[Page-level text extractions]
........

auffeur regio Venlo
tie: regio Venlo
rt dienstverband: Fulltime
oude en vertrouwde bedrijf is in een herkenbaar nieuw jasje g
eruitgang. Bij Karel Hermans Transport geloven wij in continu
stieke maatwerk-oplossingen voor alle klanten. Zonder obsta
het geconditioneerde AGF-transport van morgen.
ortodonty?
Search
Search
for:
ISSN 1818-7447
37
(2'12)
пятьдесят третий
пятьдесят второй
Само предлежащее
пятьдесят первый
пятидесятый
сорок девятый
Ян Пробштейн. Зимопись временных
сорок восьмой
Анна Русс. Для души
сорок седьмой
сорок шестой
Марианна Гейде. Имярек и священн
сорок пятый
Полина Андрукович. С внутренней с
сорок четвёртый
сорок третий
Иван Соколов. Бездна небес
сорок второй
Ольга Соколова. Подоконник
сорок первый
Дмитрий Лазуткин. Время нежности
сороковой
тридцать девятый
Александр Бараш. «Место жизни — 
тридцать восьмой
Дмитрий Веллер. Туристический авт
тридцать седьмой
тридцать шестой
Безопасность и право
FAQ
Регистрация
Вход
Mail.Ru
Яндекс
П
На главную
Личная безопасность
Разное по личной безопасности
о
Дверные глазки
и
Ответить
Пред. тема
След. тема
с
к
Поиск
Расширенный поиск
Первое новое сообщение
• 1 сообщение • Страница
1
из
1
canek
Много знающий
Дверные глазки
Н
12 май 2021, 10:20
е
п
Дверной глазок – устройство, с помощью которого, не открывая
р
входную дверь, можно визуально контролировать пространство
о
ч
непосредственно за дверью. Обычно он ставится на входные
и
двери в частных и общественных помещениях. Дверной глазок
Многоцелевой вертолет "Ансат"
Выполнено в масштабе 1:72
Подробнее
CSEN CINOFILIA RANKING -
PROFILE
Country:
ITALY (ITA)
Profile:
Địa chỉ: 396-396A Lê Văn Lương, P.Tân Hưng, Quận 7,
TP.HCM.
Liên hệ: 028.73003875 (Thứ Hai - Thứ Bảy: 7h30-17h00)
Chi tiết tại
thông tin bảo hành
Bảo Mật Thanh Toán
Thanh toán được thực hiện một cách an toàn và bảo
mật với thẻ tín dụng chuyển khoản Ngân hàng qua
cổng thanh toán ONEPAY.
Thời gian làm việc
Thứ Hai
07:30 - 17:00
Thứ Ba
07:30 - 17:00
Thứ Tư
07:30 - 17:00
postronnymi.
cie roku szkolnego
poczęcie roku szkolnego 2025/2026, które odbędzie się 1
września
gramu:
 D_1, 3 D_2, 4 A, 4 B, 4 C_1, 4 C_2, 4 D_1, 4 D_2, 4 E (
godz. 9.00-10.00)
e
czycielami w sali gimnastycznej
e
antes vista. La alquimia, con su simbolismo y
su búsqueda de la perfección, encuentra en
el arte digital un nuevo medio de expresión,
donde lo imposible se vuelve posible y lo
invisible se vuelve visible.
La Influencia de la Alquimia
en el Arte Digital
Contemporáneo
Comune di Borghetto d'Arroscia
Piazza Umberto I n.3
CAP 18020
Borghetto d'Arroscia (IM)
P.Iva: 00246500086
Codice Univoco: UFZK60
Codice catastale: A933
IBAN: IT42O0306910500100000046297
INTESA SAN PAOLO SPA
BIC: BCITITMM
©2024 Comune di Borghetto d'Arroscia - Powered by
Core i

........

• **TASK STATEMENT**
This exercise requires the lines of the entries containing the string "сообщение".

• **WRITTEN ANSWER**
Первое новое сообщение
• 1 сообщение • Страница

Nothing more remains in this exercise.